A five-day fundamentals course emphasizing basic principles in pharmacokinetics. This is an annual course now in its 29th year.

diagram

Context: The role of pharmacokinetics (PK) both within functional biology and within therapeutics.

When

February 29 to March 4, 2016

Where

Fisher West Banquet Room, UCSF Mission Bay Conference Center, 1675 Owens Street, San Francisco, California 94158.

Who

This course is for anyone with even the most basic of science backgrounds who is seeking an understanding of pharmacokinetics in relationship to its underlying biologic mechanisms, irrespective of whether that person has or has not had prior pharmacokinetics experience.

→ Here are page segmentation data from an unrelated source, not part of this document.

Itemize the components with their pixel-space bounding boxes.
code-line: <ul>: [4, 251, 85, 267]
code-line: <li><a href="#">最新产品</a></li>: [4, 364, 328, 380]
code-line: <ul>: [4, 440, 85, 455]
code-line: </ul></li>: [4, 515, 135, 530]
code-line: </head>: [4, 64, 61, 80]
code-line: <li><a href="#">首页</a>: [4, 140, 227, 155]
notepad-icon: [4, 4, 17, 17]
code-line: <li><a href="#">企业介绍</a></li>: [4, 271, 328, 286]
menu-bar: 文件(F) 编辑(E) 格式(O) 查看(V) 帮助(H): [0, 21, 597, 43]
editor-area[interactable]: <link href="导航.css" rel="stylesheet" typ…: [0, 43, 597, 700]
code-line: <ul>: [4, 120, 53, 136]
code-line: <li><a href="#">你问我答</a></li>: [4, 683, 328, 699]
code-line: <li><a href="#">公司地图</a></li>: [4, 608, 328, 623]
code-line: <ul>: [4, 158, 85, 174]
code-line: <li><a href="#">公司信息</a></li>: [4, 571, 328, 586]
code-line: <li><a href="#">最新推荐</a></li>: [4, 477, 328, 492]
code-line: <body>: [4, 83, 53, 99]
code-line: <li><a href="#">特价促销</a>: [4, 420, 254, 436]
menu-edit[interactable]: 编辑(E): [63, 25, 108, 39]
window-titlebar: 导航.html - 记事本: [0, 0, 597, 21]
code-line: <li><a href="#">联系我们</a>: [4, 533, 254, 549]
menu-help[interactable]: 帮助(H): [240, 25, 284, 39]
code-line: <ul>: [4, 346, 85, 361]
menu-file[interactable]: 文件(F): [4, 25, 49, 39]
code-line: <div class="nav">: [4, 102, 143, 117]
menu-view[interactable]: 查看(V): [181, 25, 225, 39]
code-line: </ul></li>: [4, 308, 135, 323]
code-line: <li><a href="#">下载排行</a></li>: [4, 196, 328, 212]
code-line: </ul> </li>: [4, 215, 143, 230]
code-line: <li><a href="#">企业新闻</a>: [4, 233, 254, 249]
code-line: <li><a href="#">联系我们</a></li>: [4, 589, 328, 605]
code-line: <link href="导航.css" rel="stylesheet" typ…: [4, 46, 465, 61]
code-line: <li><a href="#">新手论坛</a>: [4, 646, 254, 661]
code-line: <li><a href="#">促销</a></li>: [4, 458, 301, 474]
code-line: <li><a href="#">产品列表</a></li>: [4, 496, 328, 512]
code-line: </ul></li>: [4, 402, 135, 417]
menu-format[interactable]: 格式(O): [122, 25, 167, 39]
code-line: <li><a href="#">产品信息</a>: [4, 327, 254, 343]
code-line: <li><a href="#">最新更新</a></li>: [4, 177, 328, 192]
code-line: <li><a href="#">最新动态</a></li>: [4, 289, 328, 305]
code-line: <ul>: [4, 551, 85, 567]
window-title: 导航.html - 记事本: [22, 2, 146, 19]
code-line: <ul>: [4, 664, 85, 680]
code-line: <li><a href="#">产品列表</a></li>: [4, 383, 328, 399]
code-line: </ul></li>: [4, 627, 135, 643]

Past enrollees have ranged in prior pharmacokinetics experience from none to substantial, whether derived from formal education or work experience, or both. They have come from a wide range of levels of seniority in the drug or device industries (both innovator and generic), academia, regulatory agencies, clinical services, general business, or other fields; and they have had a wide range of technical backgrounds, from pure statistics or chemistry to engineering, medicine/veterinary, or pure biology (or mixtures thereof).

Enrollment numbers are limited.

Curriculum

  • Presentations are delivered via lectures and multiple small-group workshops.
  • The first 3½ days are devoted to essential pharmacokinetic parameters and how they are employed to summarize and predict temporal relationships.
  • The balance of the course focuses on elective topics as an introduction to more specific pharmacokinetic interests and applications.
  • There are six elective topics. Because of simultaneous presentation, participants will be able to attend only three of the six elective-topic lectures but will have choices as outlined on the registration form and will receive the written materials from all six electives. Details: see Elective Topics and the Schedule.
  • Some content of this course can change as improvements are made.
  • You can choose to also attend either one of two satellite courses that begin immediately after the elective topics component of the main course. See Optional Half-day Courses.

diagram

A mechanistic representation of an eliminating organ such as the liver. The relatively simple math arising from this model is highly predictive of much PK and its variations (as in the adjacent image).

(C = concentration, Q = blood flow, CL = clearance)

diagram

A plot of plasma unbound-concentration vs time for a high hepatic-extraction drug before and after adding a second drug, a metabolism inhibitor, to the patient’s treatment.

Changes in shape of most conc-time curves upon most such alterations in patients’ circumstances can be rationally predicted.